Seçimlerin olası sonuçlarını şimdiden öngörmek olanaklı değil ancak, en son kamuoyu yoklaması, Muhafazakâr Parti'nin seçim sürecine İşçi Partisi'nden 10 puan önde girdiğini gösteriyor. Bu, Muhafazakâr partinin, Mecliste 58 temsilcili bir çoğunluk elde etmesi anlamına geliyor. Ancak 2017'de, zamanın Başbakanı Theresa May seçim kampanyasına 16 puan önde başlamış, sonunda parlamentodaki çoğunluğunu kaybetmişti.
Başbakan Boris Johnson, 12 Aralık'ta halefi Theresa May'in 2017'deki seçimlerde aldığı yüzde 42'lik oy oranını aşmayı hedefliyor.Theresa May seçmen karşısında tutuk bir siyasetçiydi, bir "Corbyn dalgası" hızla yükseliyordu. Bu kez durum farklı. Johnson bir karizmaya, nükteli ve etkin konuşma becerisine, muhafazakar seçmen, orta yaş grubu hatta geleneksel işçi sınıfı içinde de önemli desteğe sahip bir politikacı.
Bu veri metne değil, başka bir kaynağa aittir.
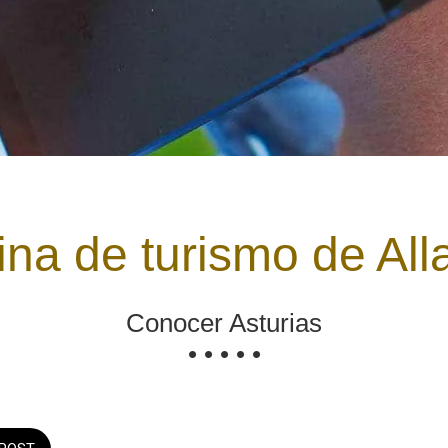
ina de turismo de Al
Conocer Asturias
• • • • •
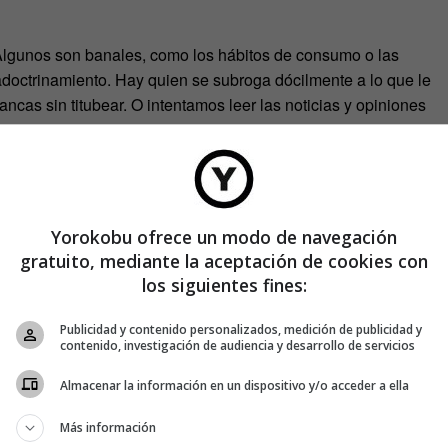
 Algunos son banales, como los hábitos de consumo o las
adoctrinamiento. Hay quien se subroga dócilmente a lo que le
ancas sin titubear. O intentamos leer las noticias y opiniones
uy loco todo, pero lo recomiendo tanto…
s algo delicioso y sanador. Así que recomiendo a cualquiera
an loco como cuestionarse las cosas.
Yorokobu ofrece un modo de navegación
gratuito, mediante la aceptación de cookies con
los siguientes fines:
Publicidad y contenido personalizados, medición de publicidad y
contenido, investigación de audiencia y desarrollo de servicios
Almacenar la información en un dispositivo y/o acceder a ella
Más información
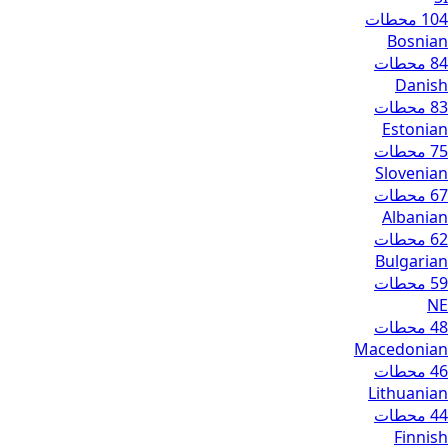
104 محطات
Bosnian
84 محطات
Danish
83 محطات
Estonian
75 محطات
Slovenian
67 محطات
Albanian
62 محطات
Bulgarian
59 محطات
NE
48 محطات
Macedonian
46 محطات
Lithuanian
44 محطات
Finnish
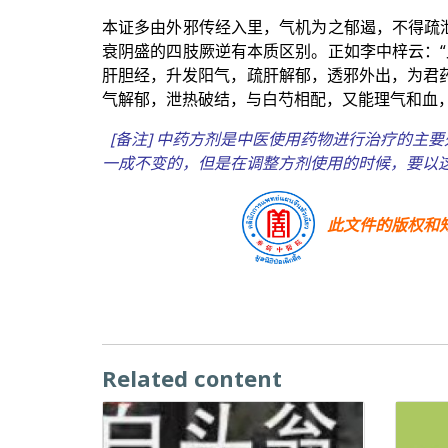
本证多由外邪传经入里，气机为之郁遏，不得疏
衰阴盛的四肢厥逆有本质区别。正如李中梓云：
肝胆经，升发阳气，疏肝解郁，透邪外出，为君
气解郁，泄热破结，与白芍相配，又能理气和血
[备注] 中药方剂是中医使用药物进行治疗的
一成不变的，但是在调整方剂使用的时候，要以
此文件的版权和
Related content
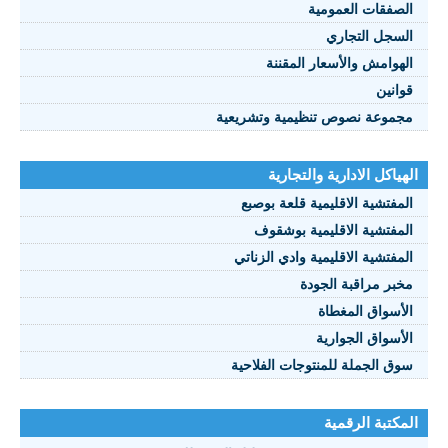
الصفقات العمومية
السجل التجاري
الهوامش والأسعار المقننة
قوانين
مجموعة نصوص تنظيمية وتشريعية
الهياكل الادارية والتجارية
المفتشية الاقليمية قلعة بوصبع
المفتشية الاقليمية بوشقوف
المفتشية الاقليمية وادي الزناتي
مخبر مراقبة الجودة
الأسواق المغطاة
الأسواق الجوارية
سوق الجملة للمنتوجات الفلاحية
المكتبة الرقمية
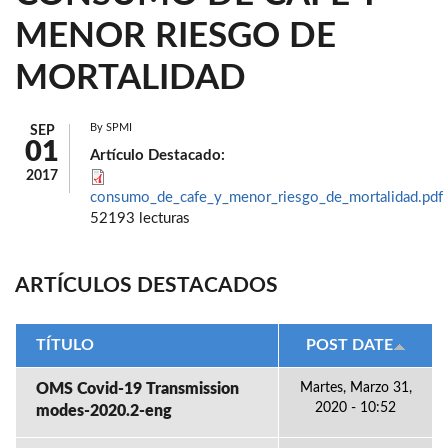
MENOR RIESGO DE
MORTALIDAD
By
SPMI
SEP
01
Artículo Destacado:
2017
consumo_de_cafe_y_menor_riesgo_de_mortalidad.pdf
52193 lecturas
ARTÍCULOS DESTACADOS
TÍTULO
POST DATE
OMS Covid-19 Transmission
Martes, Marzo 31,
2020 - 10:52
modes-2020.2-eng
Buna karşılık "Corbyn dalgası" geçtiğimiz yıl boyunca, muhafazakâr medyanın sistemli olarak gündemde tuttuğu Yahudi düşmanlığı, aşırı sol, Marksist sosyalist suçlamaları altında önemli ölçüde zayıflamış görünüyor.
Yine de, Corbyn'in çok deneyimli bir kampanyacı olduğunu, Partinin çevresindeki, Momentum, gibi destek gruplarının ve yayınların sosyal medyayı kullanma, kapı kapı dolaşarak seçmeni harekete geçirme becerilerini anımsayarak, İşçi Partisi'nin yüzde 10'luk farkı kapatabileceği söylenebilir.
Ne ki kamuoyu yoklamaları bu kez seçimlerin, Corbyn ve İşçi Partisi'nin politikalarının en belirgin ve etkin olduğu ekonomik sorunlar, Ulusal Sağlık Hizmetleri gibi konuların değil, esas olarak, Brexit sorununun üzerinde yaşanacağını gösteriyor.
Bilindiği gibi burası, Muhafazakâr Parti'nin, Liberal Demokratların aksine, İşçi Partisi'nin politikalarının en güçlü, en belirgin olduğu alan değil.